### WORK ITEM
Collect all lines from the records below that include the word "можно".
---+---
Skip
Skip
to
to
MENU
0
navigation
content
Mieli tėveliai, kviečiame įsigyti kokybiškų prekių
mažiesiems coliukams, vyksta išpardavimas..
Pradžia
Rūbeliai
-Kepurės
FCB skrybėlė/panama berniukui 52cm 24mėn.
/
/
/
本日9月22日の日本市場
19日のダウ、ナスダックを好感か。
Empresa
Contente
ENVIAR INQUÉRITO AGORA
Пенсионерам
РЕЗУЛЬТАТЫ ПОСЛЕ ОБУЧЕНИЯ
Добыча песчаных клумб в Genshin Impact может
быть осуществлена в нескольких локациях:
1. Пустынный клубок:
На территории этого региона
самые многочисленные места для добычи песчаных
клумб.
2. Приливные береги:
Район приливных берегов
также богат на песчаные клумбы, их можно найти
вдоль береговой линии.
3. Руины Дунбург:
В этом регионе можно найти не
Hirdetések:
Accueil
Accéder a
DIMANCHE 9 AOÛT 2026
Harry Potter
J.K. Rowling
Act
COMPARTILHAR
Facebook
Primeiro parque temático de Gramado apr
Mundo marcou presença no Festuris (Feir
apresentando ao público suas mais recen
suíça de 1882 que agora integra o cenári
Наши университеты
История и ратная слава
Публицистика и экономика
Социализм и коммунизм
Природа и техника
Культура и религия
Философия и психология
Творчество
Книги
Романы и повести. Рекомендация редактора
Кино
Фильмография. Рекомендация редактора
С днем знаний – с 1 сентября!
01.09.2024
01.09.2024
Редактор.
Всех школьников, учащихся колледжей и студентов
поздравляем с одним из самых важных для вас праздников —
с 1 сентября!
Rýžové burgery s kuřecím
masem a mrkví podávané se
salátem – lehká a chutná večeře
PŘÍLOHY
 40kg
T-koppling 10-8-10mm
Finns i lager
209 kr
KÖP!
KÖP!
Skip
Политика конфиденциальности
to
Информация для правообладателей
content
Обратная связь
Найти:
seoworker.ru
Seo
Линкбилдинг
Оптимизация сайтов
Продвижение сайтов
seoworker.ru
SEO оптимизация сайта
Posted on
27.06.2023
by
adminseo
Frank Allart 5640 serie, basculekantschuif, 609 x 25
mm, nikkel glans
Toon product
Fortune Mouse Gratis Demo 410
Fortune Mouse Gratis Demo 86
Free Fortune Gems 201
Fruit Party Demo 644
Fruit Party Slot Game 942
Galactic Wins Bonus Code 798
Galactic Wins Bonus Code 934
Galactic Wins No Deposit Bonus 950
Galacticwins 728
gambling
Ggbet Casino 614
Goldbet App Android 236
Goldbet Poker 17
---+---
### YOUR RESPONSE
также богат на песчаные клумбы, их можно найти
В этом регионе можно найти не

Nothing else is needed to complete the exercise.